Can an adult be tried for a crime they committed as a kid?

For murder, yes. There isn’t a time limit for prosecuting murder. In other situations, the law in effect at the time of the crime governs the punishment or sentence.

A well-known example is Michael Skakel who was fifteen when he killed Martha Moxley. He wasn’t tried until he was middle age, when he was tried as a juvenile.

It’s a story that began sometime on October 30, 1975, in Greenwich, Connecticut. It may have started before then, but that’s the date 15-year-old Martha Moxley was brutally murdered with a golf club.

Almost immediately, suspicion fell on three individuals. Kennedy Littleton, a live-in tutor at the Skakel house,, Thomas Skakel and his brother Michael Skakel. Littleton was hired by the Skakel’s parents while Thomas and Michael competed in everything as brothers will. On the night of Martha’s murder, Michael climbed a tree in his parent’s yard and watched Thomas and Martha make out under the branches.

Martha’s body was beneath the tree the next morning.

No one was charged, and the case drifted in cold case files for decades. When William Kennedy Smith was tried for rape in 1991, a rumor started  he may have been present the night Martha was murdered.  While the rumor proved to be unfounded, it did renew interest in the case.

Dominick Dunne, an author, published in 1993 ‘A Season in Purgatory,’ a fictional account of the Martha Moxley murder. Mark Fuhrman, infamous for his involvement in the O.J. Simpson murder trial, wrote his book in 1998. “Murder in Greenwich” and named Michael as the murderer and highlighted the mistakes made by the police during the initial investigation.

A one-man grand jury was seated to review the case in June 1998 and in January 2000, Michael was arrested for Moxley’s murder. A judge decided Skakel would be tried as an adult and his trial began in May 2002. The following month, Skakel was found guilty and sentenced to 20-years to life behind bars.

Skakel was granted a new trial in October 2013 which led to Skakel’s release on $1.2 million bond the next month. Skakel was retried in October 2017, his sentence reinstated, and was returned to prison to finish out his 20-to-life sentence.

Skakel will complete his sentence in an adult prison. Prior to 2017, New York City juveniles were sent to adult prisons as well. With a new law, that changes.

New York City Changes Incarceration Patterns For Youth

Beginning in October 2019, teenagers will not be sent to jails and prisons housing older offenders. With a $163 billion infusion, New York will send 16 and 17 year-olds to family and youth courts. and hold them in juvenile facilities.
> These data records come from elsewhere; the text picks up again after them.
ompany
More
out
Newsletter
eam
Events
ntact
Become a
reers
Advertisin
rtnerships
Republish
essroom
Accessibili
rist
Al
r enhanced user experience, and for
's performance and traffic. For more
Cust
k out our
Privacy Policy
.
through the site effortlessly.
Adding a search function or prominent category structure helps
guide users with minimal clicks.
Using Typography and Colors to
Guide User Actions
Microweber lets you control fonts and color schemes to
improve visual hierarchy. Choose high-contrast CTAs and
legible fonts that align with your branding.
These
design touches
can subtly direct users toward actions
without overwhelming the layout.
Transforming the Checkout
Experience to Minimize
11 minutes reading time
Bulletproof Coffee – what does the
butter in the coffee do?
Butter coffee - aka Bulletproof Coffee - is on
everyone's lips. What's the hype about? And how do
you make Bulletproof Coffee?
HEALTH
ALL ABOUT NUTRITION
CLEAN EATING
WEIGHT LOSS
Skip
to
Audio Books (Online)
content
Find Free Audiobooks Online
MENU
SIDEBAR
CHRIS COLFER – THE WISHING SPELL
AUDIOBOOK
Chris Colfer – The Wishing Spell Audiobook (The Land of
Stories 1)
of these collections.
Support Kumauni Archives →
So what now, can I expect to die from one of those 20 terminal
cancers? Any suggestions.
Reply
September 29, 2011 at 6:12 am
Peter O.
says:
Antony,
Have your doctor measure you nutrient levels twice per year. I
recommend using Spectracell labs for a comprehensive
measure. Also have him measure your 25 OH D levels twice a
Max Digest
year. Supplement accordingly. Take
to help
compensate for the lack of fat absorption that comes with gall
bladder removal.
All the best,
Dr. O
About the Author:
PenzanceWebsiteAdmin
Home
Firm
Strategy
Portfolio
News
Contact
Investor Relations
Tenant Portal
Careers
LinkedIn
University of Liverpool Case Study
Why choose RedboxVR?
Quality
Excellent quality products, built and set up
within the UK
According to Raise the Age, a push to campaign for changing the age of criminal responsibility, the new law will affect 28,000 sixteen and seventeen-year-olds who are arrested each year in New York. Over 70% of young arrestees are Latino or Black.

Advocates claim the new law shows the state’s readiness to put young people’s rehabilitation first. Juvenile justice researches have been aware of the adverse results coming from criminalizing youth.

Risks of sexual assault are five times higher for teenagers in adult facilities and, for their ‘protection,’ youth are often locked in solitary confinement.

The likelihood of suicide skyrockets when teens are placed in adult prisons. They are also more apt to become live-long criminals than their counterparts in the juvenile system.

As humanity creeps into the judicial system, adults will still be tried for crimes committed as juveniles, but at least juveniles won’t have to suffer the draconian outcomes of being locked up in an adult prison.